=== Supplied data ===

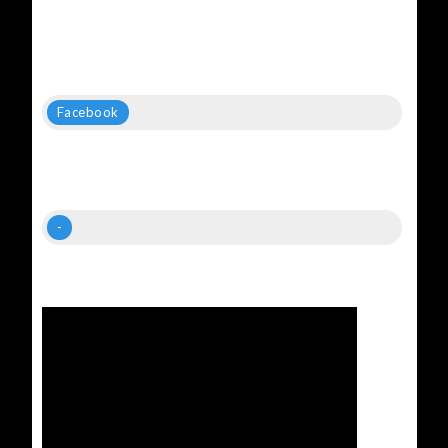
Facebook
-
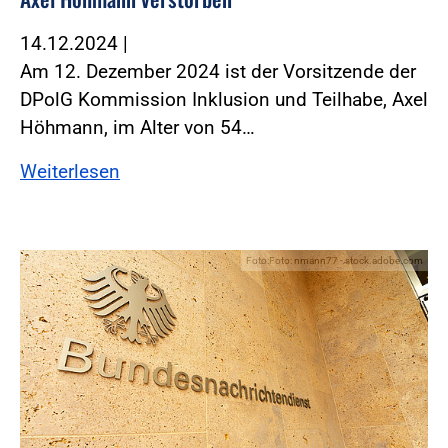
14.12.2024
|
Am 12. Dezember 2024 ist der Vorsitzende der
DPolG Kommission Inklusion und Teilhabe, Axel
Höhmann, im Alter von 54…
Weiterlesen
Foto:Foto: nmann77 - stock.adobe.com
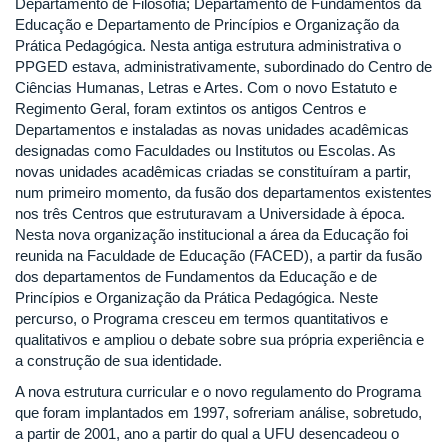
Departamento de Filosofia; Departamento de Fundamentos da
Educação e Departamento de Princípios e Organização da
Prática Pedagógica. Nesta antiga estrutura administrativa o
PPGED estava, administrativamente, subordinado do Centro de
Ciências Humanas, Letras e Artes. Com o novo Estatuto e
Regimento Geral, foram extintos os antigos Centros e
Departamentos e instaladas as novas unidades acadêmicas
designadas como Faculdades ou Institutos ou Escolas. As
novas unidades acadêmicas criadas se constituíram a partir,
num primeiro momento, da fusão dos departamentos existentes
nos três Centros que estruturavam a Universidade à época.
Nesta nova organização institucional a área da Educação foi
reunida na Faculdade de Educação (FACED), a partir da fusão
dos departamentos de Fundamentos da Educação e de
Princípios e Organização da Prática Pedagógica. Neste
percurso, o Programa cresceu em termos quantitativos e
qualitativos e ampliou o debate sobre sua própria experiência e
a construção de sua identidade.
A nova estrutura curricular e o novo regulamento do Programa
que foram implantados em 1997, sofreriam análise, sobretudo,
a partir de 2001, ano a partir do qual a UFU desencadeou o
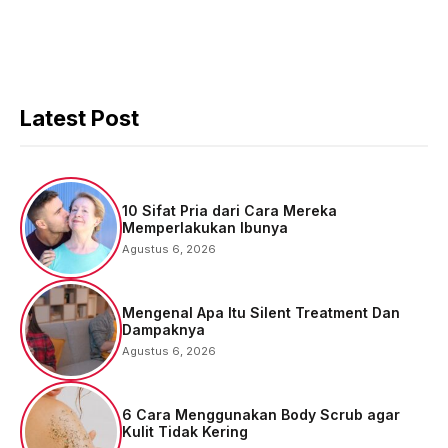
Latest Post
10 Sifat Pria dari Cara Mereka
Memperlakukan Ibunya
Agustus 6, 2026
Mengenal Apa Itu Silent Treatment Dan
Dampaknya
Agustus 6, 2026
6 Cara Menggunakan Body Scrub agar
Kulit Tidak Kering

===

Exercise brief - Everything from the line that contains "qualitativos e ampliou" through the final line of the material should be returned exactly, except the pictures.

Solution to this task -
qualitativos e ampliou o debate sobre sua própria experiência e
a construção de sua identidade.
A nova estrutura curricular e o novo regulamento do Programa
que foram implantados em 1997, sofreriam análise, sobretudo,
a partir de 2001, ano a partir do qual a UFU desencadeou o
Latest Post
10 Sifat Pria dari Cara Mereka
Memperlakukan Ibunya
Agustus 6, 2026
Mengenal Apa Itu Silent Treatment Dan
Dampaknya
Agustus 6, 2026
6 Cara Menggunakan Body Scrub agar
Kulit Tidak Kering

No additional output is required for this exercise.